This is the kind of album that usually would be expected to suck. The record company has scraped up an album's worth of extra-curricular collaborations, other people's b-sides and stuff from soundtracks of long forgotten flop movies.
However, Sinead O'Connor's Collaborations turns out to be a most excellent listen. Not only is it surprisingly good, but it turns out to be astonishingly cohesive. It works together as an album better than most of her real albums.
Most of these songs are somewhere in the range of bass heavy electronica. We're getting somewhat out of my prime area of knowledge and I'm not familiar with most of these collaborators, but I would describe some of this as dub reggae. Very little on her regular albums sounds much like this. The main reference point would be her underappreciated awe-inspiring classic "Fire on Babylon."
The heavy slow to midtempo grooves are the first things that would jump out at you. The throbbing menace of that "Special Cases" bass, and those slow foreboding strings really work. The excellent and informative liner notes by Adrian Thrills describe this collaboration with Massive Attack as "trip-hop."
Usually I find trip-hop and dub and such electronica badly lacking in the crucial area of MELODY. It's generally all about production sounds and atmospherics, not songwriting. Also, though Sinead is a highly accomplished songwriter, her name only shows up in the writing credits for four of these tracks.
Yet it turns out that most of these songs have at least some decent melody to go with all the uniformly excellent bass grooves and production sounds. Somebody could extract the song about the 1000 broken mirrors from the beautiful Asian Dub Foundation atmospherics and make it work just sitting at a piano.
Among several standout tracks, I particularly can't get enough of "Guide Me God." It's not the most songwritery thing here, but it makes for a great piece of meditation. "Guide me God, and I will find you." You might call it more a mantra than a song, but it's a beautifully rich sonic experience with a deep emotional resonance.
Perhaps even more spiritually rewarding, however, is "Wake Up and Make Love With Me." It is certainly the most directly sexual sentiment on the record. "You come awake with a gift for womenkind." Yet there's nothing remotely sleazy or cheap about her "horny morning mood." There's not even a hint of self-conscious posturing about spirituality as Prince might do, but she creates an unmistakably holy and consecrated aura.
Less holy but quite catchy, dig on "I'm Not Your Baby." This was a 1997 collaboration with U2. "Don't treat me like I'm a trick, I won't treat you like you're a prick."
U2 wrote it and Bono sings with her, but her pure physical presence totally dominates the track. Indeed, her presence totally injects a heart and soul into pretty much every track on the record. Electronica works great for her. She's enough ghost to animate any machine.

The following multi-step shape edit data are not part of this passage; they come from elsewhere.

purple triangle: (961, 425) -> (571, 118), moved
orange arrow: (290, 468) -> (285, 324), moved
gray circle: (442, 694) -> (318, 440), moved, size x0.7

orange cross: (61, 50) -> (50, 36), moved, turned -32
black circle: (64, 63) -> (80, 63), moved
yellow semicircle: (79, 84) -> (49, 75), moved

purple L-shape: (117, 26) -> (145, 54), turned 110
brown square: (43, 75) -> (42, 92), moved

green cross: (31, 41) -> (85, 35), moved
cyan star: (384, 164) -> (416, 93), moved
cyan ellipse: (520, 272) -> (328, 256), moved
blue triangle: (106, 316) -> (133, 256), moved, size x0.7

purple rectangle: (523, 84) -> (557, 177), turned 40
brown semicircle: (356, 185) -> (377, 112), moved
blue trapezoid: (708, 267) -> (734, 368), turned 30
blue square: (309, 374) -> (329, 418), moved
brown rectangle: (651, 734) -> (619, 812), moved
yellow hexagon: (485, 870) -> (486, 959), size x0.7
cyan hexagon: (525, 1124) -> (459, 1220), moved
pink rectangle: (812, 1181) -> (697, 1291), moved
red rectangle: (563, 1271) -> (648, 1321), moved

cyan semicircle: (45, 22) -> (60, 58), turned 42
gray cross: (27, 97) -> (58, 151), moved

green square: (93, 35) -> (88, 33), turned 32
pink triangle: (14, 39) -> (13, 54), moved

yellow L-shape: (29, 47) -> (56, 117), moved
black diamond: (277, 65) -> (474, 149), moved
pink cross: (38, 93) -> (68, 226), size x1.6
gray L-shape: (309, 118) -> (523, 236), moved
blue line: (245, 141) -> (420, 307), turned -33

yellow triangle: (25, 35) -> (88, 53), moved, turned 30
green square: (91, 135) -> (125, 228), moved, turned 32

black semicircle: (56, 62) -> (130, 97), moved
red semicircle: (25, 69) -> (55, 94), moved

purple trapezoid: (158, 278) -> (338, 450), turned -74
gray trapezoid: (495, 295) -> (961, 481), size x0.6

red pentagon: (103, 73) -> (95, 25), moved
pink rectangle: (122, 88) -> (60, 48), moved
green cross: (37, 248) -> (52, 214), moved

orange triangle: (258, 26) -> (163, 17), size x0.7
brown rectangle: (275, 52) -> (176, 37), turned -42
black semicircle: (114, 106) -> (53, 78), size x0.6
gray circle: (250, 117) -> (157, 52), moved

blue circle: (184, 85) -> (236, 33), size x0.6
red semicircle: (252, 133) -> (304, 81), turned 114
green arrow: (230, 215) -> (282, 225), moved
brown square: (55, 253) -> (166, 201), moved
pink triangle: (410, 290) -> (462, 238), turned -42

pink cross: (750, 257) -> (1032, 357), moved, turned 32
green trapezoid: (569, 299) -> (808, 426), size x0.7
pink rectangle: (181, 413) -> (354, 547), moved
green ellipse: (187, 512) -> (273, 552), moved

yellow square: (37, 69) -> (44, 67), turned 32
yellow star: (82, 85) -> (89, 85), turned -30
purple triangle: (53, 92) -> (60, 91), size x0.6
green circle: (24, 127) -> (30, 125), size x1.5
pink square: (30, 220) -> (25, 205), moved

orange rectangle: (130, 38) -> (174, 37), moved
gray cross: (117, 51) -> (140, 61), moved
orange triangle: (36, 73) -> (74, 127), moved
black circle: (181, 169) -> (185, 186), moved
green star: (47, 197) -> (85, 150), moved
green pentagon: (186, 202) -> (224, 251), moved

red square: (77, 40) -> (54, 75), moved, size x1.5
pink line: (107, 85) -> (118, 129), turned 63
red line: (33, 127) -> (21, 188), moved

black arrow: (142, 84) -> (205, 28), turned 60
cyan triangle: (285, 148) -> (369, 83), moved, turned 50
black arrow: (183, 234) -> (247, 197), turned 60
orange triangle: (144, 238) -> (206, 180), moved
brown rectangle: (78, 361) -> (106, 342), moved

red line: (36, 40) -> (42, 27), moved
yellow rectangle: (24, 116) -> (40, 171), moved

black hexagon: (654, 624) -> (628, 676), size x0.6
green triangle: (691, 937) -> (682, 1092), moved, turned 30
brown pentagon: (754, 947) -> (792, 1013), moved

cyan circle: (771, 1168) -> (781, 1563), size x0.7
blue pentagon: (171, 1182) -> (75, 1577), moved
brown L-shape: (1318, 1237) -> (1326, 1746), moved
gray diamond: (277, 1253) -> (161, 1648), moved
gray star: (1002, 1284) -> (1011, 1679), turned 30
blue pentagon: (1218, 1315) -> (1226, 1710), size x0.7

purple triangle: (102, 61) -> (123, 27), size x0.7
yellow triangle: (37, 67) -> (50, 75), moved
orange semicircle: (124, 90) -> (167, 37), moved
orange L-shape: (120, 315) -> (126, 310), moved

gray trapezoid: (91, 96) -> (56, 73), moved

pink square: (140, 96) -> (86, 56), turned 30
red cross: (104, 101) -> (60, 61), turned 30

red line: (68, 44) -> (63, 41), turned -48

The last few songs of this full-length 79+ minute CD do somewhat trail off stylistically and quality-wise. "Up in Arms" is decent, and closer to her classic acoustic style (eg "The Last Day of Our Acquaintance"), but not especially compelling. Also, by this point, I'm missing the great electronica bass sounds that define most of the record. Yet even these weaker tracks are pretty listenable.
"All Kinds of Everything" makes for a nice little twist ending, though. It's a light acoustic ballad, with a bit of Irishy recorder sounds, very different emotionally from the heavy dramatic tone of most of the album. Mr Thrills' liner notes dismiss this duet with Specials alum Terry Hall as "a kitsch send-up of Dana's 1970 Eurovision Song Contest winner 'All Kinds of Everything.'"
I don't see kitsch in this at all. It might seem slightly ironic to be picking up something from such a source, but there's nothing in bad taste or tawdry or obviously insincere about the song. It's in fact a perfectly good, catchy little song. Not that it's in such an exalted league, but it reminds me a bit of "My Favorite Things." It's fairly light, but Sinead gently and quite casually invests the song with pretty good emotional throw weight.
All in all, this rates as one of Sinead's more interesting albums. If you're into Sinead O'Connor or electronic dance music, you definitely need to hear it.